> Brief:
All of the records below should be retyped exactly, with no pictures included.
───── Source material
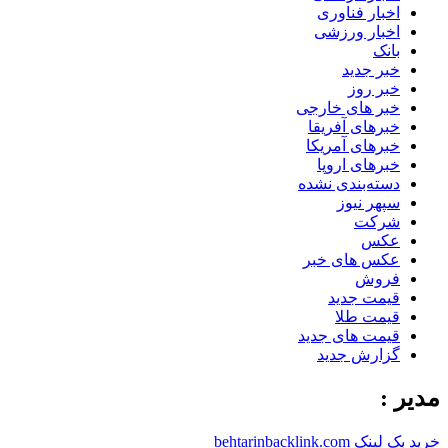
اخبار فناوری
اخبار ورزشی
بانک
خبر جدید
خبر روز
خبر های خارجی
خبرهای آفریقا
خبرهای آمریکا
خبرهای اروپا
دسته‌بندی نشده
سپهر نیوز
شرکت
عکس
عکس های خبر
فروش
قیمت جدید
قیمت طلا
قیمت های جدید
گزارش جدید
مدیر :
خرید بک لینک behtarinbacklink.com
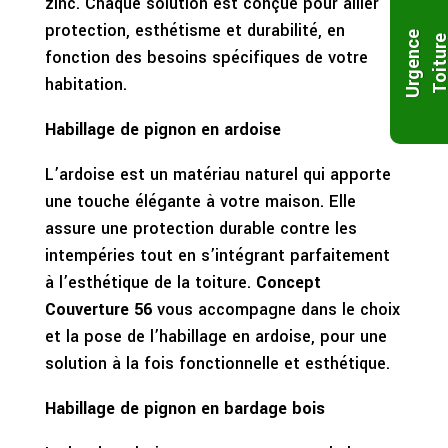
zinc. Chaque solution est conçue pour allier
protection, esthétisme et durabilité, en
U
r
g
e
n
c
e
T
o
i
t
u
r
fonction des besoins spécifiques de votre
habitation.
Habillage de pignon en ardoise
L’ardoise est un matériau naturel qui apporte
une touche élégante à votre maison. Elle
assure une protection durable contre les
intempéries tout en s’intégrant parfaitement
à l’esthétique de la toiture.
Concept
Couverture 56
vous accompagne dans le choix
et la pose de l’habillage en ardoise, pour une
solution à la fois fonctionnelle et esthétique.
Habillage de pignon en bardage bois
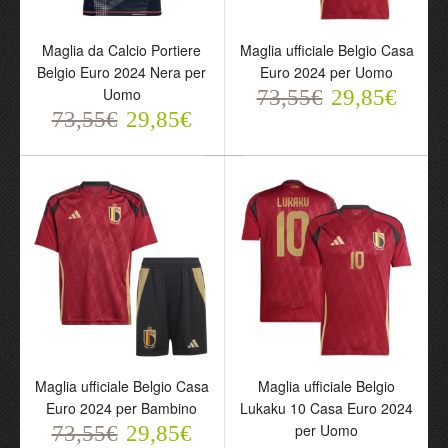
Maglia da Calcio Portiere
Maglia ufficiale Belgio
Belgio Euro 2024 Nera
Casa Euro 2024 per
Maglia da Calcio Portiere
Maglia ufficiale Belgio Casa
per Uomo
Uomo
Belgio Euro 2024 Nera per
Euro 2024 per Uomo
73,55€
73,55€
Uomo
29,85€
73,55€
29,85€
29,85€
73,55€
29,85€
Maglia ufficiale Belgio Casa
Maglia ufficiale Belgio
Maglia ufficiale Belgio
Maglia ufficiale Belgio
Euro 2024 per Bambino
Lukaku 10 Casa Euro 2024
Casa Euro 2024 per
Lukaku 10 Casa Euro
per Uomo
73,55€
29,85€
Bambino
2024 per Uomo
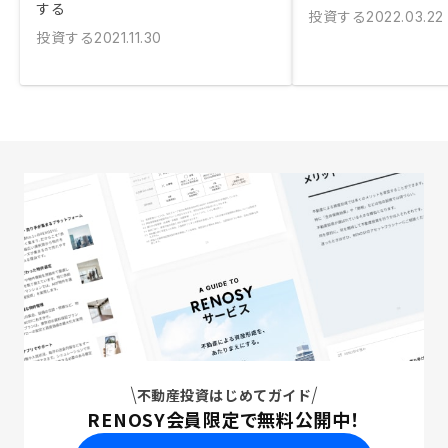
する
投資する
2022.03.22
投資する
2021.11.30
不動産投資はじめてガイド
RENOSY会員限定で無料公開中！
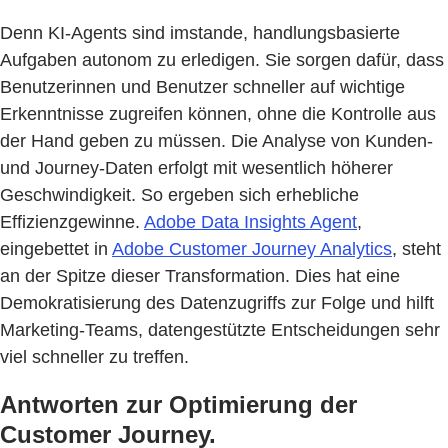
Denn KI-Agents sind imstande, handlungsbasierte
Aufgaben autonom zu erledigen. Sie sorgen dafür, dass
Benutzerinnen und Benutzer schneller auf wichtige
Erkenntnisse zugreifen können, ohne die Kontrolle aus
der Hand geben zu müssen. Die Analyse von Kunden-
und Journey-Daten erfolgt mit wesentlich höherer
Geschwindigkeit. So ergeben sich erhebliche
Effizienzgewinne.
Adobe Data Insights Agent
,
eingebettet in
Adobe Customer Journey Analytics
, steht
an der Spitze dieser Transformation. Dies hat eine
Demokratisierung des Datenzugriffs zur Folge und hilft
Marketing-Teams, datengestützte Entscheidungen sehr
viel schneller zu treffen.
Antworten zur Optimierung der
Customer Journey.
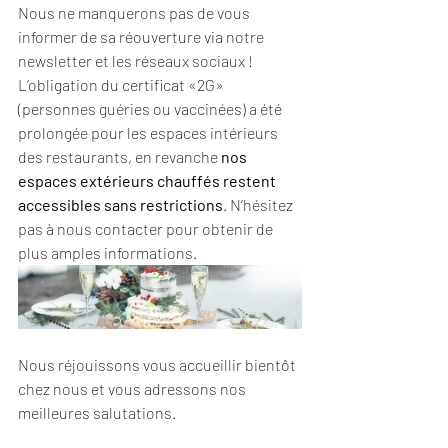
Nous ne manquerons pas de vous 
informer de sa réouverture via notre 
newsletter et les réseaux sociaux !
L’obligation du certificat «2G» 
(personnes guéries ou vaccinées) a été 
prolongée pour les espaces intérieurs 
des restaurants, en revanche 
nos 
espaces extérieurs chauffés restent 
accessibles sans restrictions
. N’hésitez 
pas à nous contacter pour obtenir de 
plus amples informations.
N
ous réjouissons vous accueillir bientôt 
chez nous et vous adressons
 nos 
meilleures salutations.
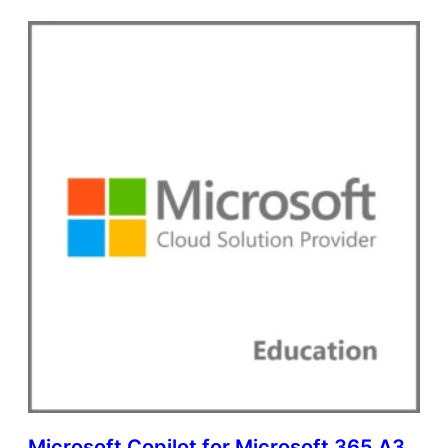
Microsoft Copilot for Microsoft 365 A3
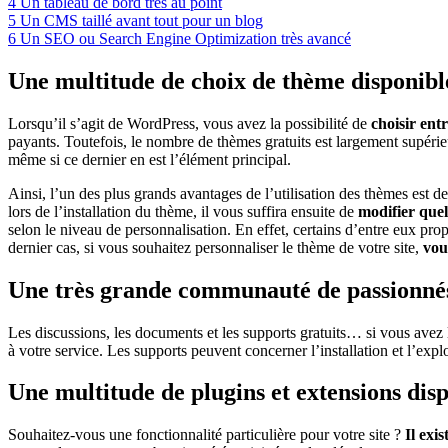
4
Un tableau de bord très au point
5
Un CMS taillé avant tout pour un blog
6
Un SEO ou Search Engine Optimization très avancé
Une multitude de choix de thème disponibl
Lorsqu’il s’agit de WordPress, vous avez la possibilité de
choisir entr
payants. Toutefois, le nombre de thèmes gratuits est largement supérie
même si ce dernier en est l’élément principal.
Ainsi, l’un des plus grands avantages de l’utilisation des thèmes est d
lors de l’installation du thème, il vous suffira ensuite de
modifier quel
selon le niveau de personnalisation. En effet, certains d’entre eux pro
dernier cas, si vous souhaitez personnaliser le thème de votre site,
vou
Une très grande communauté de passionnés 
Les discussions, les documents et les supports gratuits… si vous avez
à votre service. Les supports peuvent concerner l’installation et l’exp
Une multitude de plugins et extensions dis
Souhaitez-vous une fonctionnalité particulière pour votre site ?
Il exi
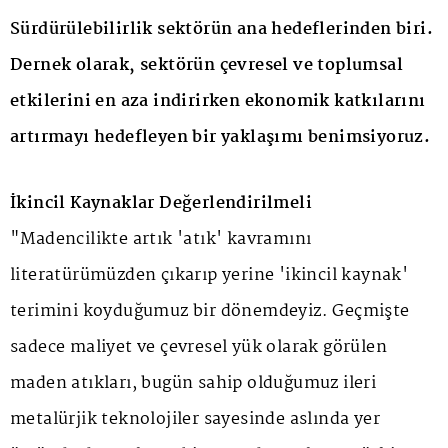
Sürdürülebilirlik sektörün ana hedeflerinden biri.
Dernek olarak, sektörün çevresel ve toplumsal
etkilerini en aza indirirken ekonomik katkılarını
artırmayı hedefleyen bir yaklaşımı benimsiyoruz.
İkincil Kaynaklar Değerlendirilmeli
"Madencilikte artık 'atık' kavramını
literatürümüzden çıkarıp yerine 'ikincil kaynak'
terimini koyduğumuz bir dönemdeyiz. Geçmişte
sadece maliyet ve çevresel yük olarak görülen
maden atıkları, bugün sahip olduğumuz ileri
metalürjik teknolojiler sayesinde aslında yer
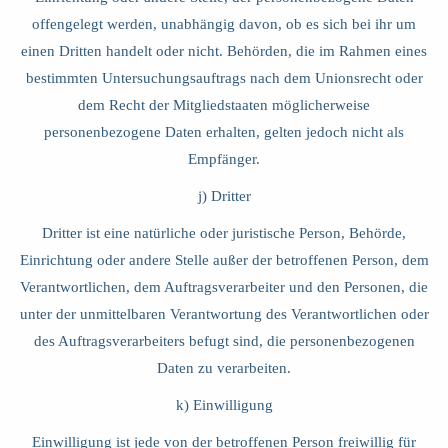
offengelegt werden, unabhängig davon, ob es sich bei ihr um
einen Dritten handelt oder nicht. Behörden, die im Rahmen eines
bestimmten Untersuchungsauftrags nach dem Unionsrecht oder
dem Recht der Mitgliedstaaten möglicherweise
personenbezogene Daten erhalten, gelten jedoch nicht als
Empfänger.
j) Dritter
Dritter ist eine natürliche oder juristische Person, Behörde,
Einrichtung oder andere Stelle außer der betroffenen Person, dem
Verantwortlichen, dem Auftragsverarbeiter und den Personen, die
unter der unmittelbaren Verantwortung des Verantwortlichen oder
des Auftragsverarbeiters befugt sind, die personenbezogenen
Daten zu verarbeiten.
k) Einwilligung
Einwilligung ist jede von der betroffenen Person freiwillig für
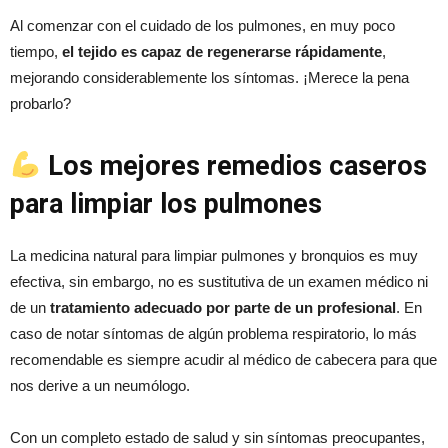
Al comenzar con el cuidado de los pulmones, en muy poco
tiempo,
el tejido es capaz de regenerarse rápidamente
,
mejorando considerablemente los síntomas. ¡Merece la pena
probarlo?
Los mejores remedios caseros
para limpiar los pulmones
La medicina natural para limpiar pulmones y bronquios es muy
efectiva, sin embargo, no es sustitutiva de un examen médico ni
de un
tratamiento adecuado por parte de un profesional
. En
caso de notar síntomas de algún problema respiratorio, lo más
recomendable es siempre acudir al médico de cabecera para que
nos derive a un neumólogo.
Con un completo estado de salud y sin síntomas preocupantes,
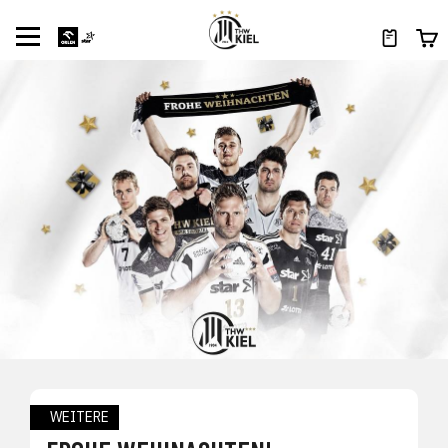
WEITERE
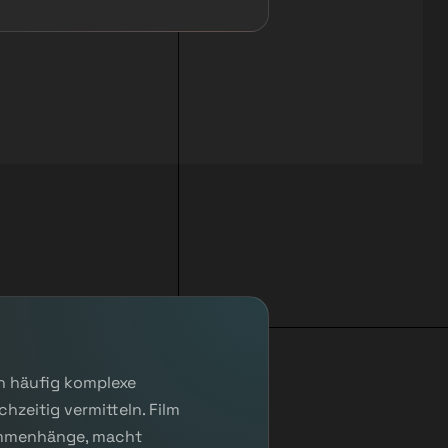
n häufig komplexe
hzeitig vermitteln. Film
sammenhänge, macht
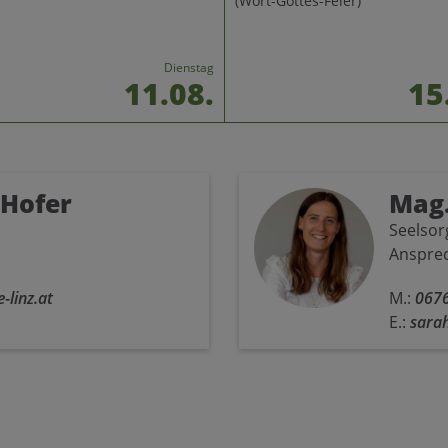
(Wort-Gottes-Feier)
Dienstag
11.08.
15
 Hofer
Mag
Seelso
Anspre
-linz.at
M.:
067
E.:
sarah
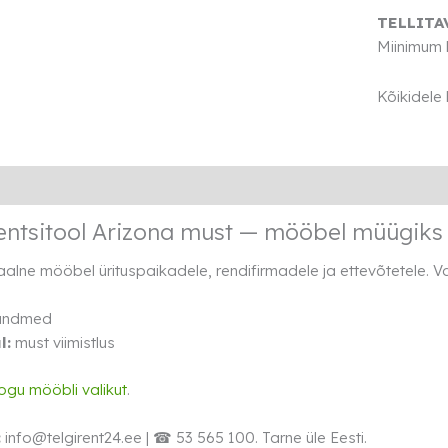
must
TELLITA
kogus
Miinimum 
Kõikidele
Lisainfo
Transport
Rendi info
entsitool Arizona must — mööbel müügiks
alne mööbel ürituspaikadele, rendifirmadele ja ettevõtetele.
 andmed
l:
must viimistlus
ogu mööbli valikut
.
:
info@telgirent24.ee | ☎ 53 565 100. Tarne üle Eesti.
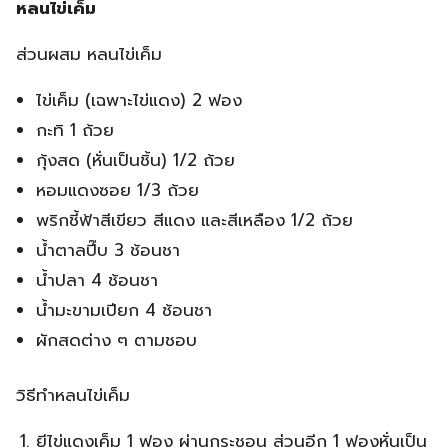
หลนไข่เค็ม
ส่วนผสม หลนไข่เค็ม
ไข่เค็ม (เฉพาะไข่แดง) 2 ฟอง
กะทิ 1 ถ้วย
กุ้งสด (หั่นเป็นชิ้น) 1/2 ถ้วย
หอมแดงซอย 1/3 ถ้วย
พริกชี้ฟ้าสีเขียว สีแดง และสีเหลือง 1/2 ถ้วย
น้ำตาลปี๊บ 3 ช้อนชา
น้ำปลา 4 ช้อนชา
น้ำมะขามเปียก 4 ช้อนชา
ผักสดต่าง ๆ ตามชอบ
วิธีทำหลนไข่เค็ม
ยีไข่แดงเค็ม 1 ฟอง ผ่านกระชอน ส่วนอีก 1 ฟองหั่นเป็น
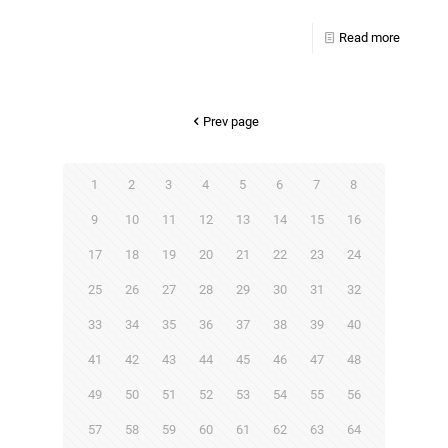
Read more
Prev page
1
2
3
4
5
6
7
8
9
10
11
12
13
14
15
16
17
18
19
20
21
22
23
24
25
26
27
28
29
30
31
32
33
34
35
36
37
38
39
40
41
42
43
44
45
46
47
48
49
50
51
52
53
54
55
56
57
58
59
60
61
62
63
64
──────────
> Result of the task:
اخبار فناوری
اخبار ورزشی
بانک
خبر جدید
خبر روز
خبر های خارجی
خبرهای آفریقا
خبرهای آمریکا
خبرهای اروپا
دسته‌بندی نشده
سپهر نیوز
شرکت
عکس
عکس های خبر
فروش
قیمت جدید
قیمت طلا
قیمت های جدید
گزارش جدید
مدیر :
خرید بک لینک behtarinbacklink.com
zinc. Chaque solution est conçue pour allier
protection, esthétisme et durabilité, en
U
r
g
e
n
c
e
T
o
i
t
u
r
fonction des besoins spécifiques de votre
habitation.
Habillage de pignon en ardoise
L’ardoise est un matériau naturel qui apporte
une touche élégante à votre maison. Elle
assure une protection durable contre les
intempéries tout en s’intégrant parfaitement
à l’esthétique de la toiture.
Concept
Couverture 56
vous accompagne dans le choix
et la pose de l’habillage en ardoise, pour une
solution à la fois fonctionnelle et esthétique.
Habillage de pignon en bardage bois
Maglia da Calcio Portiere
Maglia ufficiale Belgio
Belgio Euro 2024 Nera
Casa Euro 2024 per
Maglia da Calcio Portiere
Maglia ufficiale Belgio Casa
per Uomo
Uomo
Belgio Euro 2024 Nera per
Euro 2024 per Uomo
73,55€
73,55€
Uomo
29,85€
73,55€
29,85€
29,85€
73,55€
29,85€
Maglia ufficiale Belgio Casa
Maglia ufficiale Belgio
Maglia ufficiale Belgio
Maglia ufficiale Belgio
Euro 2024 per Bambino
Lukaku 10 Casa Euro 2024
Casa Euro 2024 per
Lukaku 10 Casa Euro
per Uomo
73,55€
29,85€
Bambino
2024 per Uomo
する
投資する
2022.03.22
投資する
2021.11.30
不動産投資はじめてガイド
RENOSY会員限定で無料公開中！
Denn KI-Agents sind imstande, handlungsbasierte
Aufgaben autonom zu erledigen. Sie sorgen dafür, dass
Benutzerinnen und Benutzer schneller auf wichtige
Erkenntnisse zugreifen können, ohne die Kontrolle aus
der Hand geben zu müssen. Die Analyse von Kunden-
und Journey-Daten erfolgt mit wesentlich höherer
Geschwindigkeit. So ergeben sich erhebliche
Effizienzgewinne.
Adobe Data Insights Agent
,
eingebettet in
Adobe Customer Journey Analytics
, steht
an der Spitze dieser Transformation. Dies hat eine
Demokratisierung des Datenzugriffs zur Folge und hilft
Marketing-Teams, datengestützte Entscheidungen sehr
viel schneller zu treffen.
Antworten zur Optimierung der
Customer Journey.
Nous ne manquerons pas de vous 
informer de sa réouverture via notre 
newsletter et les réseaux sociaux !
L’obligation du certificat «2G» 
(personnes guéries ou vaccinées) a été 
prolongée pour les espaces intérieurs 
des restaurants, en revanche 
nos 
espaces extérieurs chauffés restent 
accessibles sans restrictions
. N’hésitez 
pas à nous contacter pour obtenir de 
plus amples informations.
N
ous réjouissons vous accueillir bientôt 
chez nous et vous adressons
 nos 
meilleures salutations.
Microsoft Copilot for Microsoft 365 A3
4
Un tableau de bord très au point
5
Un CMS taillé avant tout pour un blog
6
Un SEO ou Search Engine Optimization très avancé
Une multitude de choix de thème disponibl
Lorsqu’il s’agit de WordPress, vous avez la possibilité de
choisir entr
payants. Toutefois, le nombre de thèmes gratuits est largement supérie
même si ce dernier en est l’élément principal.
Ainsi, l’un des plus grands avantages de l’utilisation des thèmes est d
lors de l’installation du thème, il vous suffira ensuite de
modifier quel
selon le niveau de personnalisation. En effet, certains d’entre eux pro
dernier cas, si vous souhaitez personnaliser le thème de votre site,
vou
Une très grande communauté de passionnés 
Les discussions, les documents et les supports gratuits… si vous avez
à votre service. Les supports peuvent concerner l’installation et l’exp
Une multitude de plugins et extensions dis
Souhaitez-vous une fonctionnalité particulière pour votre site ?
Il exi
Sürdürülebilirlik sektörün ana hedeflerinden biri.
Dernek olarak, sektörün çevresel ve toplumsal
etkilerini en aza indirirken ekonomik katkılarını
artırmayı hedefleyen bir yaklaşımı benimsiyoruz.
İkincil Kaynaklar Değerlendirilmeli
"Madencilikte artık 'atık' kavramını
literatürümüzden çıkarıp yerine 'ikincil kaynak'
terimini koyduğumuz bir dönemdeyiz. Geçmişte
sadece maliyet ve çevresel yük olarak görülen
maden atıkları, bugün sahip olduğumuz ileri
metalürjik teknolojiler sayesinde aslında yer
offengelegt werden, unabhängig davon, ob es sich bei ihr um
einen Dritten handelt oder nicht. Behörden, die im Rahmen eines
bestimmten Untersuchungsauftrags nach dem Unionsrecht oder
dem Recht der Mitgliedstaaten möglicherweise
personenbezogene Daten erhalten, gelten jedoch nicht als
Empfänger.
j) Dritter
Dritter ist eine natürliche oder juristische Person, Behörde,
Einrichtung oder andere Stelle außer der betroffenen Person, dem
Verantwortlichen, dem Auftragsverarbeiter und den Personen, die
unter der unmittelbaren Verantwortung des Verantwortlichen oder
des Auftragsverarbeiters befugt sind, die personenbezogenen
Daten zu verarbeiten.
k) Einwilligung
Einwilligung ist jede von der betroffenen Person freiwillig für
Al comenzar con el cuidado de los pulmones, en muy poco
tiempo,
el tejido es capaz de regenerarse rápidamente
,
mejorando considerablemente los síntomas. ¡Merece la pena
probarlo?
Los mejores remedios caseros
para limpiar los pulmones
La medicina natural para limpiar pulmones y bronquios es muy
efectiva, sin embargo, no es sustitutiva de un examen médico ni
de un
tratamiento adecuado por parte de un profesional
. En
caso de notar síntomas de algún problema respiratorio, lo más
recomendable es siempre acudir al médico de cabecera para que
nos derive a un neumólogo.
Con un completo estado de salud y sin síntomas preocupantes,
WEITERE
n häufig komplexe
hzeitig vermitteln. Film
sammenhänge, macht
(Wort-Gottes-Feier)
Dienstag
11.08.
15
 Hofer
Mag
Seelso
Anspre
-linz.at
M.:
067
E.:
sarah
must
TELLITA
kogus
Miinimum 
Kõikidele
Lisainfo
Transport
Rendi info
entsitool Arizona must — mööbel müügiks
alne mööbel ürituspaikadele, rendifirmadele ja ettevõtetele.
 andmed
l:
must viimistlus
ogu mööbli valikut
.
:
info@telgirent24.ee | ☎ 53 565 100. Tarne üle Eesti.
หลนไข่เค็ม
ส่วนผสม หลนไข่เค็ม
ไข่เค็ม (เฉพาะไข่แดง) 2 ฟอง
กะทิ 1 ถ้วย
กุ้งสด (หั่นเป็นชิ้น) 1/2 ถ้วย
หอมแดงซอย 1/3 ถ้วย
พริกชี้ฟ้าสีเขียว สีแดง และสีเหลือง 1/2 ถ้วย
น้ำตาลปี๊บ 3 ช้อนชา
น้ำปลา 4 ช้อนชา
น้ำมะขามเปียก 4 ช้อนชา
ผักสดต่าง ๆ ตามชอบ
วิธีทำหลนไข่เค็ม
ยีไข่แดงเค็ม 1 ฟอง ผ่านกระชอน ส่วนอีก 1 ฟองหั่นเป็น
Read more
Prev page
1
2
3
4
5
6
7
8
9
10
11
12
13
14
15
16
17
18
19
20
21
22
23
24
25
26
27
28
29
30
31
32
33
34
35
36
37
38
39
40
41
42
43
44
45
46
47
48
49
50
51
52
53
54
55
56
57
58
59
60
61
62
63
64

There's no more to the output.